NoSQL Skills – Many companies are experimenting with NoSQL solutions including Membase, Hadoop, Cassandra, and many others but are finding that employees with skills in these are hard to come by. Even in areas rich in talent such as the Silicon Valley, Boston, Austin, Seattle and NY the demand for this rather nascent skill set is higher than the current supply. Many companies are relying on on-the-job training for these types of open source solutions. Most importantly, if you’ve properly fault isolated your architecture you can tolerate the risk associated with small segments going down during beta releases while you iron out the kinks.
Oracle’s NoSQL – Oracle recently announced their entry into NoSQL with announcements around Hadoop integration and their own NoSQL key-value solution. The Hadoop integration isn’t much more than a conduit to allow data to and from an Oracle database and a Hadoop cluster. This technology has been around for quite a while in other relational database solutions such as GreenPlum and Asterdata. It was also recently announced by Microsoft that SQL Server would support this Hadoop connection as well.
Oracle’s NoSQL is a distributed, replicated key-value store and is new and exciting even though it has attributes similar to other product offerings including their acquisition, Berkeley DB. Given trend #1 above, it may sound like an interesting alternative to adopting an enterprise supported NoSQL alternative to open source solutions but beware. The marketing materials for Oracle’s NoSQL solution include the BASE acronym (Basically Available, Soft State, Eventaully Consistent) but unlike other NoSQL products such as Dynamo, SimpleDB, or Cassandra, the Oracle NoSQL Database does not support eventual consistency. Oracle’s solution to eventual consistency appears to be by not accepting writes when the primary node for that key is down.
ORM – many companies start off using an object relational mapping solution such as Hibernate or Active Record but we are seeing many of them having difficulty scaling with them. The solution for several companies has been to use ORMs for simple queries but resort to ODBC or their own Data Access Layer for handling more complex queries. Be wary of using a solution to handle your query development as we’ve had a number of clients with incredibly complex and costly queries bring down their platforms for extended periods of time.
Enterprise Monitoring Frameworks – Until very recently, we had not seen a proprietary third party (non open-sourced) monitoring solution at a customer for at least 2 years and that includes our large Fortune 500 clients. Many of our clients have adopted innovative new monitoring solutions from Wilytech and Coradiant (now CA and BMC respectively) that look for and help diagnose patterns “on the wire” – whether it be from the browser to their servers or from app servers to databases. While these are interesting and potentially worth some of your attention, our very best clients design their systems to be monitored from the ground-up – ensuring that their software helps identify performance problems as they happen.

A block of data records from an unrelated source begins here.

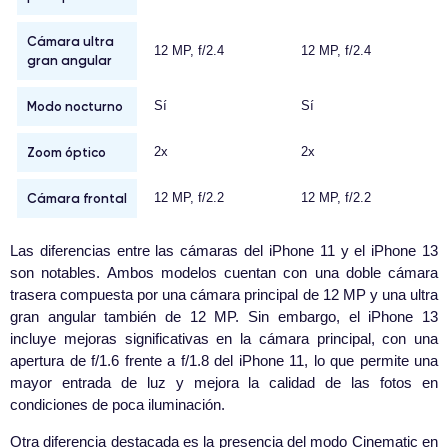
Cámara ultra
12 MP, f/2.4
12 MP, f/2.4
gran angular
Modo nocturno
Sí
Sí
Zoom óptico
2x
2x
Cámara frontal
12 MP, f/2.2
12 MP, f/2.2
Las diferencias entre las cámaras del iPhone 11 y el iPhone 13
son notables. Ambos modelos cuentan con una doble cámara
trasera compuesta por una cámara principal de 12 MP y una ultra
gran angular también de 12 MP. Sin embargo, el iPhone 13
incluye mejoras significativas en la cámara principal, con una
apertura de f/1.6 frente a f/1.8 del iPhone 11, lo que permite una
mayor entrada de luz y mejora la calidad de las fotos en
condiciones de poca iluminación.
Otra diferencia destacada es la presencia del modo Cinematic en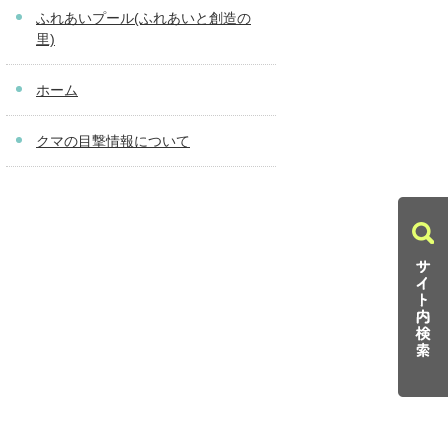
ふれあいプール(ふれあいと創造の
里)
ホーム
クマの目撃情報について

Distributed File Systems – Take your pick of implementations, but many of our clients are eschewing traditional NAS/NFS devices for distributed storage pools the likes of Gluster, MogileFS and Ceph. Nearly every case has resulted in significant savings relative to proprietary systems with few reported impacts to availability or response times. Of course, as with any other architectural change you need to ensure that you are properly managing your risk through pods or swim lanes.